I was able to sneak away to Archery Field & Sports this afternoon and spent about an hour quite happily flinging arrows at ranges from 10 to 30 yards. Yes, that's right: I took a brave pill and shot from 30 yards today. I've been replaying the man's advice from last week, and I've since bought a Limb Saver stablilizer and a 550 cord wrist sling. Applying said advice, right away all my left and right errors were gone. Typical 10 yard target below:
After shooting at 10 yards for a few minutes, I was warmed up and went to the 20 yard line. Somehow, I forgot to take pictures of some 20 yard groups, but suffice it to say I was consistently hitting right of center and making a group about the size of the white area of the target. Since I left my allen wrenches at home, I didn't get to adjust my sight housing to bring the group back onto the bullseye.

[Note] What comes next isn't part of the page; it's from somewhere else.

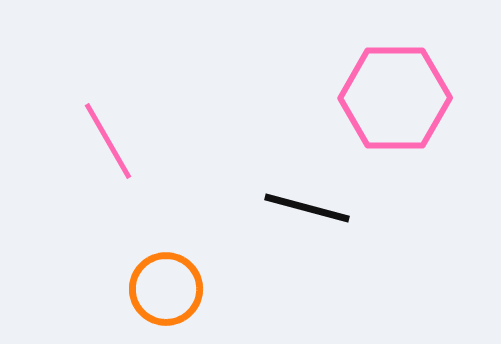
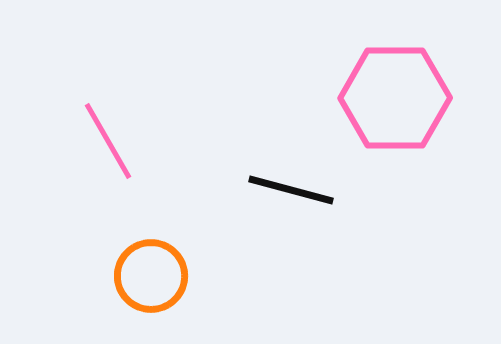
black line: moved 16 px left, 18 px up
orange circle: moved 15 px left, 13 px up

This turned out to be quite good fortune.
I was all alone on the range, and being free from judgemental eyes, I set up a block at 30 yards. I shot three arrows just to make sure I was in the ballpark. Mediocre results below:
I took a minute to relax and clear my head , then stepped up and shot this group:
Supposing that to be beginner's luck, I dropped back and let six more arrows go:
So, I have a few observations to make. First, I fail to see how short bows are "harder to shoot" at longer distances. Second, my lowest pin in my sight is dead on at 30 yards, which means had I adjusted my sight at 10 and 20 yards, I would have been hitting left at 30 yards. My rudimentary sight isn't windage adjustable at the pin--only at the housing, so I can't move the pins independently. I'll have to think my way around this to get my point of aim and point of impact back together.
Also, I learned that archery is hard, and that a bow is a lot like an AR15 when it comes to accessories. I'm off to search the interwebs for string and limb silencers. That's all for now.